• [Work request]
Gather the lines below that include the string "marker", copying each in full.

━━━━━━━━━━━━━━━━

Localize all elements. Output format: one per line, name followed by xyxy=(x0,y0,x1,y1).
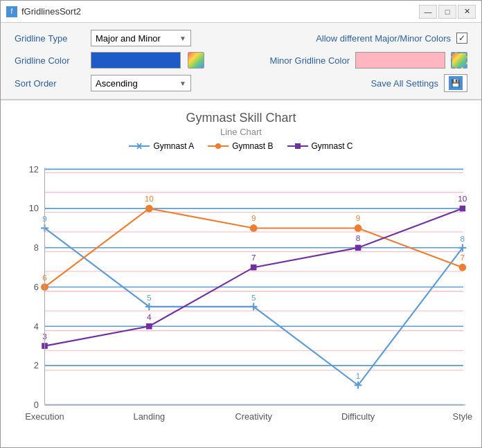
gridline-type-dropdown[interactable]: Major and Minor ▼ xyxy=(91,30,191,46)
allow-colors-checkbox[interactable] xyxy=(456,33,467,44)
legend-label-c: Gymnast C xyxy=(312,141,353,151)
chart-svg: 0 2 4 6 8 10 12 Execution Landing Creati… xyxy=(8,154,474,440)
controls-row-3: Sort Order Ascending ▼ Save All Settings… xyxy=(15,74,467,92)
svg-text:Execution: Execution xyxy=(25,411,64,422)
svg-text:5: 5 xyxy=(251,293,256,302)
svg-text:1: 1 xyxy=(356,371,361,380)
chart-subtitle: Line Chart xyxy=(220,127,262,137)
svg-text:10: 10 xyxy=(29,203,39,213)
svg-text:10: 10 xyxy=(458,194,467,203)
save-icon: 💾 xyxy=(449,76,463,90)
chevron-down-icon-2: ▼ xyxy=(179,80,186,87)
svg-text:4: 4 xyxy=(147,312,152,321)
svg-text:8: 8 xyxy=(34,242,39,253)
save-button[interactable]: 💾 xyxy=(444,74,467,92)
marker-b-1 xyxy=(145,205,153,213)
svg-text:8: 8 xyxy=(461,234,465,243)
svg-text:8: 8 xyxy=(356,233,361,242)
legend-label-b: Gymnast B xyxy=(232,141,273,151)
gridline-color-picker-button[interactable] xyxy=(188,52,204,69)
sort-order-dropdown[interactable]: Ascending ▼ xyxy=(91,75,191,91)
window-title: fGridlinesSort2 xyxy=(21,6,419,17)
svg-text:10: 10 xyxy=(145,194,154,203)
svg-text:Style: Style xyxy=(453,411,473,422)
svg-text:7: 7 xyxy=(251,253,256,262)
svg-text:0: 0 xyxy=(34,400,39,410)
legend-item-a: Gymnast A xyxy=(129,141,194,151)
minor-color-label: Minor Gridline Color xyxy=(269,55,350,66)
marker-b-4 xyxy=(459,264,467,271)
legend-label-a: Gymnast A xyxy=(153,141,194,151)
marker-c-3 xyxy=(355,245,362,251)
minor-color-picker-button[interactable] xyxy=(451,52,467,69)
svg-rect-6 xyxy=(295,143,301,149)
minor-color-control: Minor Gridline Color xyxy=(269,52,467,69)
legend-line-c xyxy=(287,142,308,150)
svg-text:5: 5 xyxy=(147,293,152,302)
svg-text:12: 12 xyxy=(29,164,39,174)
svg-text:9: 9 xyxy=(356,213,361,222)
marker-c-2 xyxy=(251,265,257,271)
sort-order-label: Sort Order xyxy=(15,78,84,89)
svg-text:Difficulty: Difficulty xyxy=(341,411,375,422)
chart-title: Gymnast Skill Chart xyxy=(186,111,296,125)
marker-c-4 xyxy=(460,206,466,212)
maximize-button[interactable]: □ xyxy=(438,5,456,19)
save-control: Save All Settings 💾 xyxy=(371,74,467,92)
app-icon: f xyxy=(6,6,17,17)
chevron-down-icon: ▼ xyxy=(179,35,186,42)
legend-line-b xyxy=(208,142,229,150)
chart-area: Gymnast Skill Chart Line Chart Gymnast A… xyxy=(1,100,481,447)
minimize-button[interactable]: — xyxy=(419,5,437,19)
svg-text:6: 6 xyxy=(34,282,39,292)
window-controls: — □ ✕ xyxy=(419,5,476,19)
controls-row-2: Gridline Color Minor Gridline Color xyxy=(15,52,467,69)
chart-legend: Gymnast A Gymnast B Gymnast C xyxy=(129,141,352,151)
title-bar: f fGridlinesSort2 — □ ✕ xyxy=(1,1,481,23)
main-window: f fGridlinesSort2 — □ ✕ Gridline Type Ma… xyxy=(0,0,482,448)
minor-color-swatch[interactable] xyxy=(355,52,445,69)
allow-colors-label: Allow different Major/Minor Colors xyxy=(316,33,451,44)
marker-b-2 xyxy=(250,224,258,232)
controls-panel: Gridline Type Major and Minor ▼ Allow di… xyxy=(1,23,481,100)
gridline-color-label: Gridline Color xyxy=(15,55,84,66)
svg-rect-7 xyxy=(44,168,463,404)
svg-point-4 xyxy=(215,143,221,149)
legend-line-a xyxy=(129,142,150,150)
svg-text:Landing: Landing xyxy=(134,411,166,422)
marker-c-1 xyxy=(146,323,152,330)
chart-container: 0 2 4 6 8 10 12 Execution Landing Creati… xyxy=(8,154,474,440)
allow-colors-control: Allow different Major/Minor Colors xyxy=(316,33,467,44)
gridline-color-swatch[interactable] xyxy=(91,52,181,69)
legend-item-b: Gymnast B xyxy=(208,141,273,151)
save-label: Save All Settings xyxy=(371,78,438,89)
marker-b-3 xyxy=(355,224,362,232)
svg-text:7: 7 xyxy=(461,253,465,262)
controls-row-1: Gridline Type Major and Minor ▼ Allow di… xyxy=(15,30,467,46)
svg-text:4: 4 xyxy=(34,321,39,332)
svg-text:2: 2 xyxy=(34,360,39,370)
gridline-type-label: Gridline Type xyxy=(15,33,84,44)
svg-text:9: 9 xyxy=(251,213,256,222)
close-button[interactable]: ✕ xyxy=(458,5,476,19)
legend-item-c: Gymnast C xyxy=(287,141,353,151)
svg-text:Creativity: Creativity xyxy=(235,411,272,422)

━━━━━━━━━━━━━━━━

• [Answer space]
marker-b-1 xyxy=(145,205,153,213)
marker-b-4 xyxy=(459,264,467,271)
marker-c-3 xyxy=(355,245,362,251)
marker-c-2 xyxy=(251,265,257,271)
marker-c-4 xyxy=(460,206,466,212)
marker-b-2 xyxy=(250,224,258,232)
marker-c-1 xyxy=(146,323,152,330)
marker-b-3 xyxy=(355,224,362,232)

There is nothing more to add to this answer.